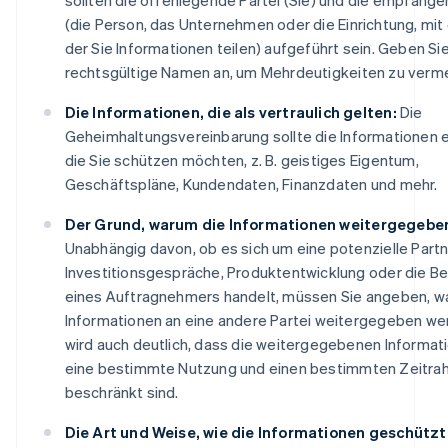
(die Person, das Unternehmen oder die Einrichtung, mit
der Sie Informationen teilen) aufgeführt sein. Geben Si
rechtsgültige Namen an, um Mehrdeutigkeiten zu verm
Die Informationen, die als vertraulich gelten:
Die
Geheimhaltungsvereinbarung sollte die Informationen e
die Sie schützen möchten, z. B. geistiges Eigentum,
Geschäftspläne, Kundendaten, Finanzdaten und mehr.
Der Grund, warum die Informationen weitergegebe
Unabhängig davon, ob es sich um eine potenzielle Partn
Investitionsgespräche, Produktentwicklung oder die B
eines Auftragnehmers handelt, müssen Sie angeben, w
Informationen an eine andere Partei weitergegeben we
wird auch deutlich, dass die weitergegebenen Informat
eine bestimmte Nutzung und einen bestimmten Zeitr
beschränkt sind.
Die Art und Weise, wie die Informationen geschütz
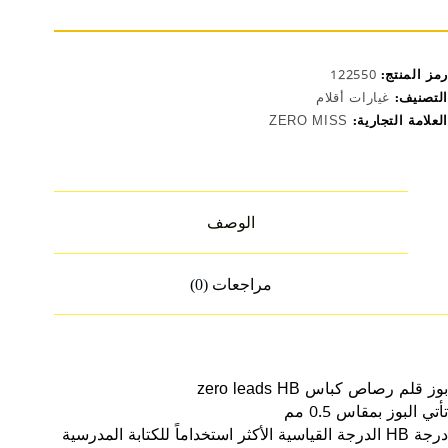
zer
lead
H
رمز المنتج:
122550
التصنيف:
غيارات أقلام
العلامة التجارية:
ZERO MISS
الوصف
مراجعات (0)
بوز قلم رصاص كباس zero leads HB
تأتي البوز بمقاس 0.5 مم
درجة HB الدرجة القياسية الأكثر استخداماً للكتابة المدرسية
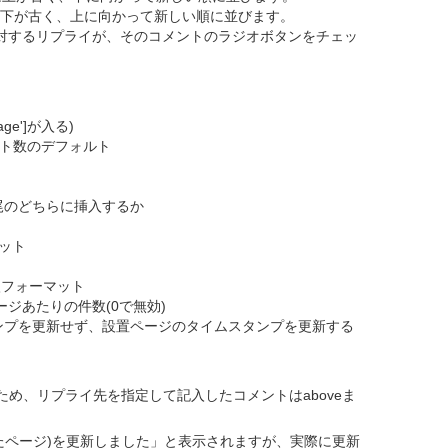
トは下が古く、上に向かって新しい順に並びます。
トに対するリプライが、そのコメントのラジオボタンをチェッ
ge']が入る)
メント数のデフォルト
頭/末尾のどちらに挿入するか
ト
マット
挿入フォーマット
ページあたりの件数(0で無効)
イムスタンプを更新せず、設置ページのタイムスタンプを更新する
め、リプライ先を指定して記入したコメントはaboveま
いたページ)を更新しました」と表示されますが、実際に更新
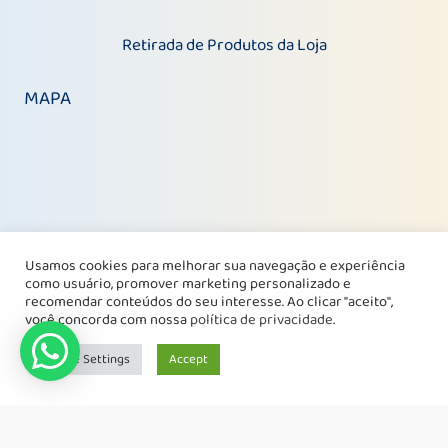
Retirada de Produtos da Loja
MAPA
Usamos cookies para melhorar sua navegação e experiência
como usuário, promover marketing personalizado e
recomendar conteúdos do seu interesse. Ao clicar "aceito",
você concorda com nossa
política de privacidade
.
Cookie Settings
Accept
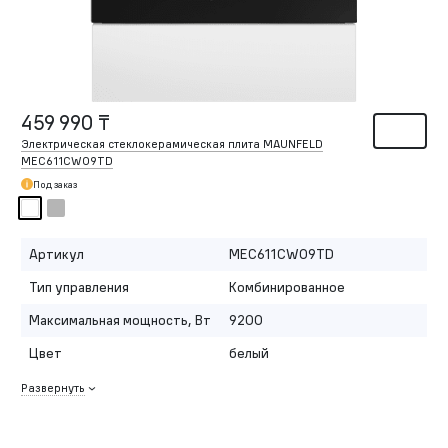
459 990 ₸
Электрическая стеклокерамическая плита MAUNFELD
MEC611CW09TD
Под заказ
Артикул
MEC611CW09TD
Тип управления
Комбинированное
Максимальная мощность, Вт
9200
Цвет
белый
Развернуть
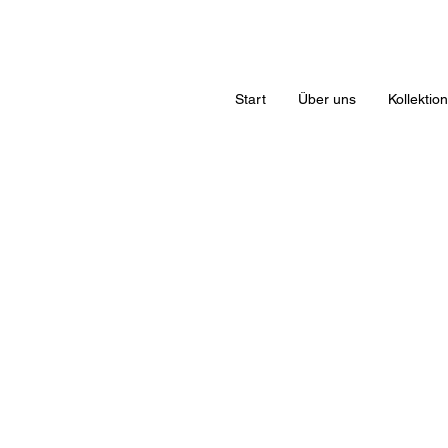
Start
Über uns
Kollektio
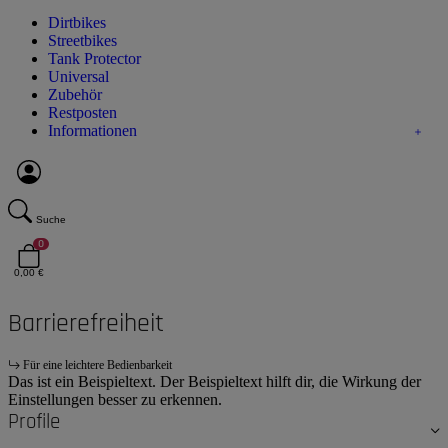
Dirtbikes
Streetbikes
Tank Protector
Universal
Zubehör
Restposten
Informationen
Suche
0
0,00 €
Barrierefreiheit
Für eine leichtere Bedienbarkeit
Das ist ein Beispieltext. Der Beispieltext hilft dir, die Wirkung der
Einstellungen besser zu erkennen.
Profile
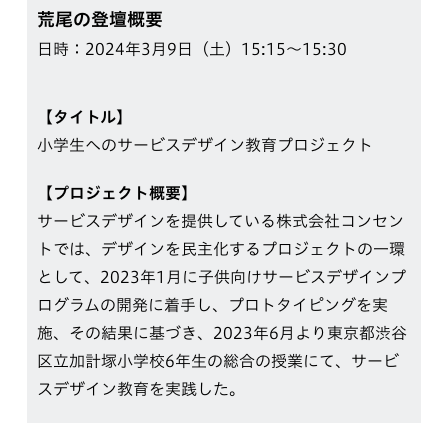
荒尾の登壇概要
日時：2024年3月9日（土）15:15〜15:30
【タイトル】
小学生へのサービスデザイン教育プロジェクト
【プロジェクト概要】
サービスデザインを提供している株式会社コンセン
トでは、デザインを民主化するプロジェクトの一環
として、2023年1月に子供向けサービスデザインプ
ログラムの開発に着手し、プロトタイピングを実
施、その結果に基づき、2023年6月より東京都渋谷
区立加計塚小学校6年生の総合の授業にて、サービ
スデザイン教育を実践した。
----
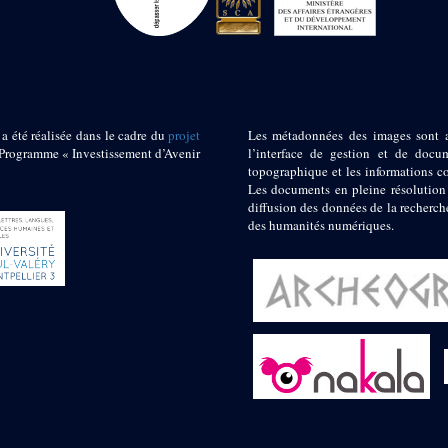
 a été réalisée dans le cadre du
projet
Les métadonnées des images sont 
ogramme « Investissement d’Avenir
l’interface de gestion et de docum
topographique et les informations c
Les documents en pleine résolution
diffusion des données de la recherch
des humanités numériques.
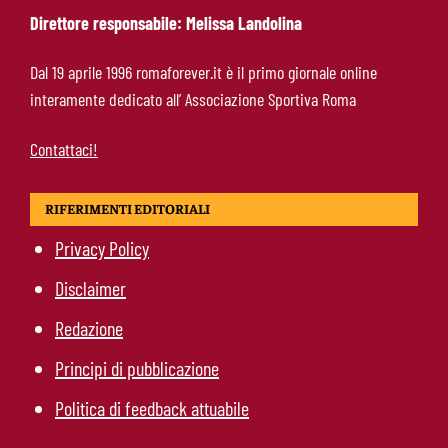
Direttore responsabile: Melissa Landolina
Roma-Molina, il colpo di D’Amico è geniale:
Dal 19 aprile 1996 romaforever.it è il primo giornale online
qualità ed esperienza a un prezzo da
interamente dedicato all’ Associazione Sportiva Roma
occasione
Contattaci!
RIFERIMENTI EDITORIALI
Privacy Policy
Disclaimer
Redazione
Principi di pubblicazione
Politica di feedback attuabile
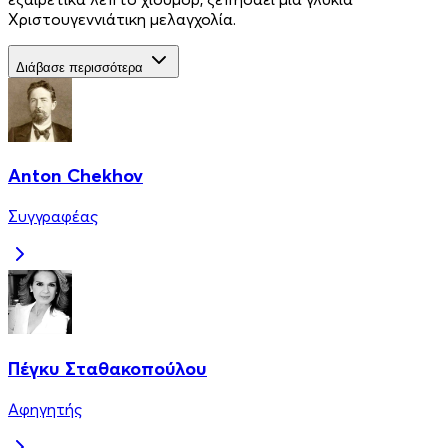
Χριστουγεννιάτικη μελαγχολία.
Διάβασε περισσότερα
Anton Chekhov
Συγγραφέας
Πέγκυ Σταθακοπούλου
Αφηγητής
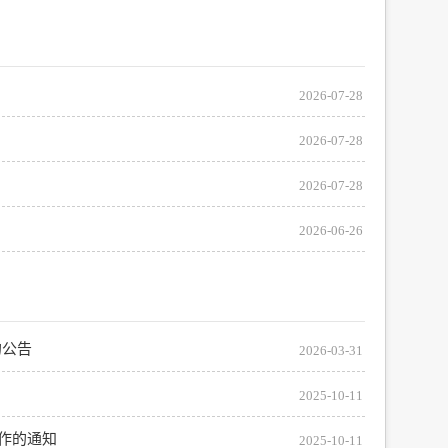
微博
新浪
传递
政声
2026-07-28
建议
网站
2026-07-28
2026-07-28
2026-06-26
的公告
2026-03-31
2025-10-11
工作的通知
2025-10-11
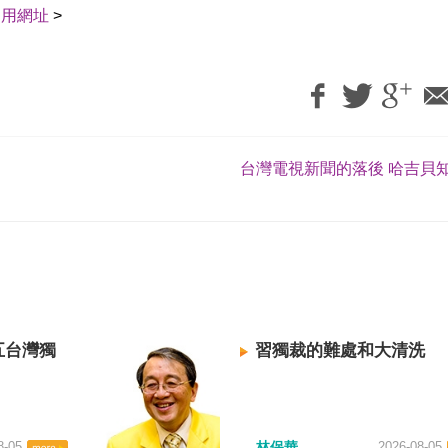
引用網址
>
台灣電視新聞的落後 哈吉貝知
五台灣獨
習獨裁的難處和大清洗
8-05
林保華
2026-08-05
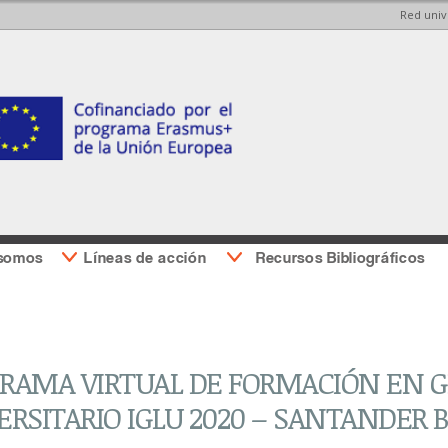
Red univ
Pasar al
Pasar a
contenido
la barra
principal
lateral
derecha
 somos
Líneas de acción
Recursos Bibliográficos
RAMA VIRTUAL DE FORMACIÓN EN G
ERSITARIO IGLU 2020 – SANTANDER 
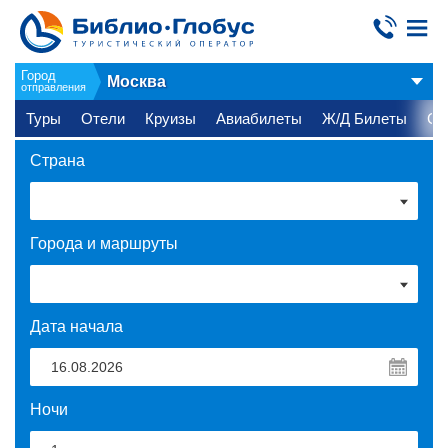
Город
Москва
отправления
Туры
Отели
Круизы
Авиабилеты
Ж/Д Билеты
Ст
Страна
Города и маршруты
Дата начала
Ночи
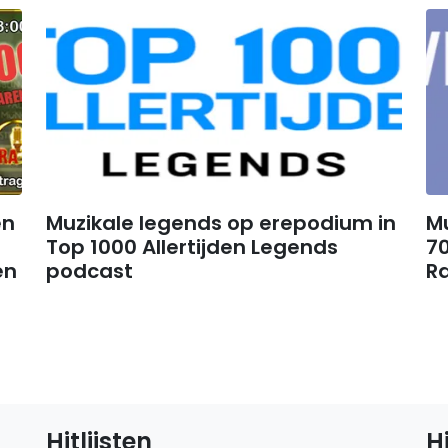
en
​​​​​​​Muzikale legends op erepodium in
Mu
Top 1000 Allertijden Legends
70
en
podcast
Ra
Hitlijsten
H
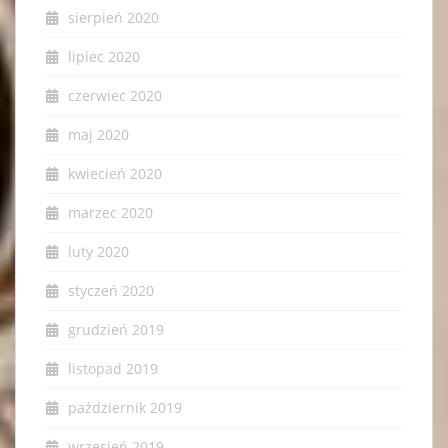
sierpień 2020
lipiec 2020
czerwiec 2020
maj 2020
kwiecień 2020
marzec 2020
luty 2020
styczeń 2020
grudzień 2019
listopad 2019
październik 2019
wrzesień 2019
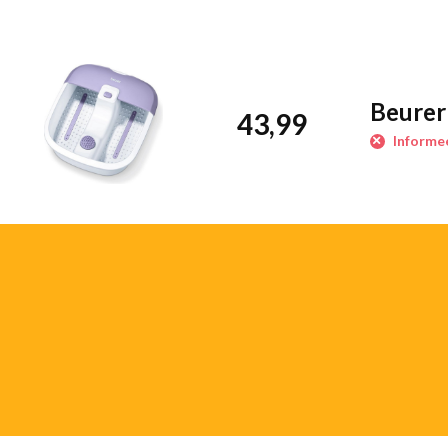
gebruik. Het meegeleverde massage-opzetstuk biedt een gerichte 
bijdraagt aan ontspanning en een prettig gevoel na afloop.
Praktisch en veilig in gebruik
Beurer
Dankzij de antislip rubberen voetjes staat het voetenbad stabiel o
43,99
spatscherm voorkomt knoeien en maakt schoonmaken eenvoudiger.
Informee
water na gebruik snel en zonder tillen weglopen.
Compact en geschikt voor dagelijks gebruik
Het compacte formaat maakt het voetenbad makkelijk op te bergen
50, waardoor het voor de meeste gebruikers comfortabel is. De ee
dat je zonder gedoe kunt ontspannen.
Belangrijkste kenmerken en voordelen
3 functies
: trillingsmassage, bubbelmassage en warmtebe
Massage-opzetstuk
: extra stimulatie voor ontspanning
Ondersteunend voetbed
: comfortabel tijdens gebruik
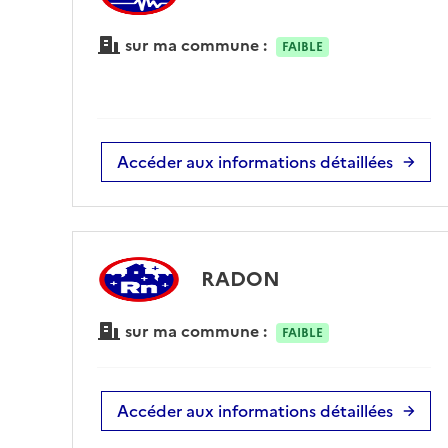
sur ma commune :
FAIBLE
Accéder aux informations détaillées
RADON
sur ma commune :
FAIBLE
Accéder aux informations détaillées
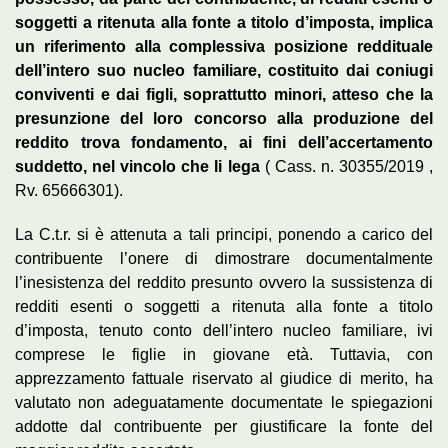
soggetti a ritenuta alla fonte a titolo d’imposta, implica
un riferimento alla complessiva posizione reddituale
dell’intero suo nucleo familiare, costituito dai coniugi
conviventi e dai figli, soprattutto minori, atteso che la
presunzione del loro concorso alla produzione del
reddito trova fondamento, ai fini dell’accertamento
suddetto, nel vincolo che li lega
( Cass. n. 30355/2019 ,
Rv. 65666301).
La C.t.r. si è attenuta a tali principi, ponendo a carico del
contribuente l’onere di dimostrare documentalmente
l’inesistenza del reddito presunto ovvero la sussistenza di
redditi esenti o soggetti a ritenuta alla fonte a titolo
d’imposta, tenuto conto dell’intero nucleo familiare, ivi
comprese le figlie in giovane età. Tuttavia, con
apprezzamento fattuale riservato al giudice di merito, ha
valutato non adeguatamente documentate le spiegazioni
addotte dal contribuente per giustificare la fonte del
----
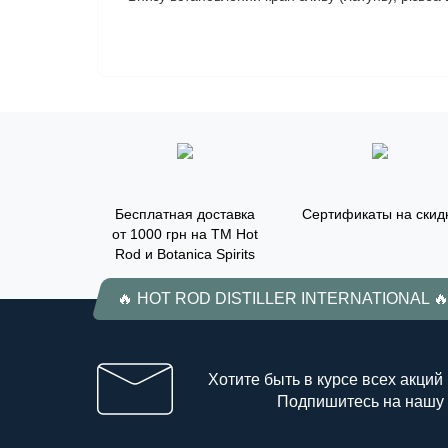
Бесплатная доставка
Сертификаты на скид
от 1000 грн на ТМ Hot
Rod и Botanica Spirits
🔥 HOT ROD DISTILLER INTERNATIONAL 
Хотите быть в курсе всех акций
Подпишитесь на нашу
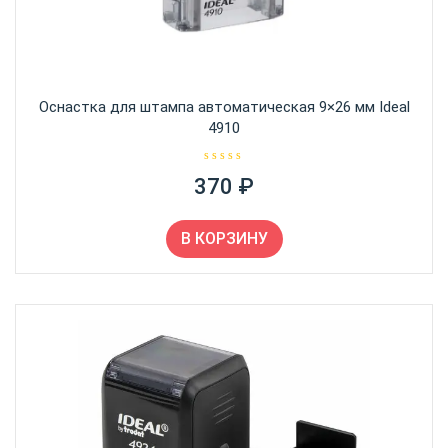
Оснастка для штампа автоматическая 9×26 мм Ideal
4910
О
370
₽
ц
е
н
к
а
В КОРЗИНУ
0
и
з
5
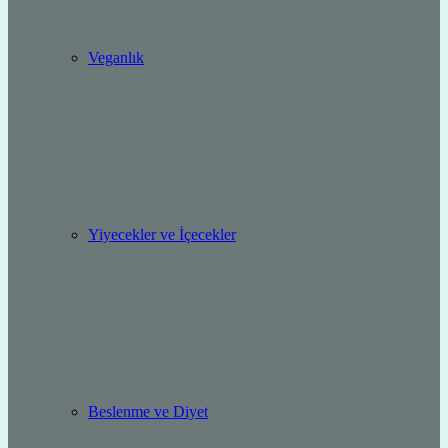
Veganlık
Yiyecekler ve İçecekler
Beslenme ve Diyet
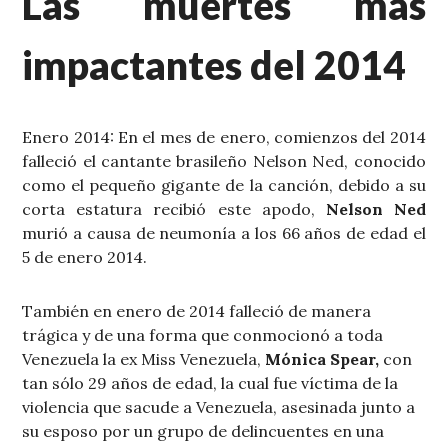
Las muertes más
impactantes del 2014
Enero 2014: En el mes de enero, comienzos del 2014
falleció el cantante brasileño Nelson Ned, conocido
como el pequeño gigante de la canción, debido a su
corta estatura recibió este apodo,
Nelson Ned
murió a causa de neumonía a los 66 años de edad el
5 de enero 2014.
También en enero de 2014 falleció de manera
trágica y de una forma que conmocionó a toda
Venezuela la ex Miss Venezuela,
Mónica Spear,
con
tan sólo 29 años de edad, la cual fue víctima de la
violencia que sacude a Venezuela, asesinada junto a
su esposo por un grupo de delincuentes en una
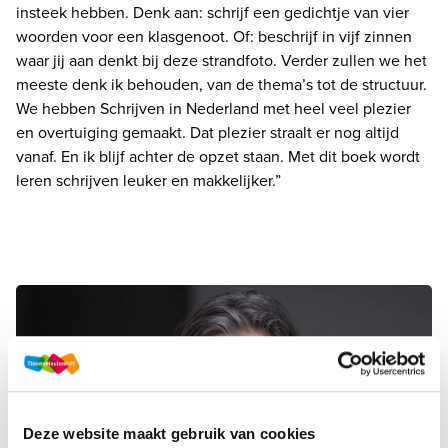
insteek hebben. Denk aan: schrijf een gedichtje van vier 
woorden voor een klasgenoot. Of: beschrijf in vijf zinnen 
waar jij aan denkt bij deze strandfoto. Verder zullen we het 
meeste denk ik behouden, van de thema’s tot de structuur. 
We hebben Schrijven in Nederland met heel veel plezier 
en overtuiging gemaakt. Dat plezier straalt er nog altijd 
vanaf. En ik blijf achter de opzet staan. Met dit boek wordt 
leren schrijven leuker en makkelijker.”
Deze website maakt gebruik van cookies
----
Every line of the data that includes the word "Informationen" should be copied.

der Sie Informationen teilen) aufgeführt sein. Geben Si
Die Informationen, die als vertraulich gelten:
Geheimhaltungsvereinbarung sollte die Informationen e
Der Grund, warum die Informationen weitergegebe
Informationen an eine andere Partei weitergegeben we
Die Art und Weise, wie die Informationen geschütz
Informationen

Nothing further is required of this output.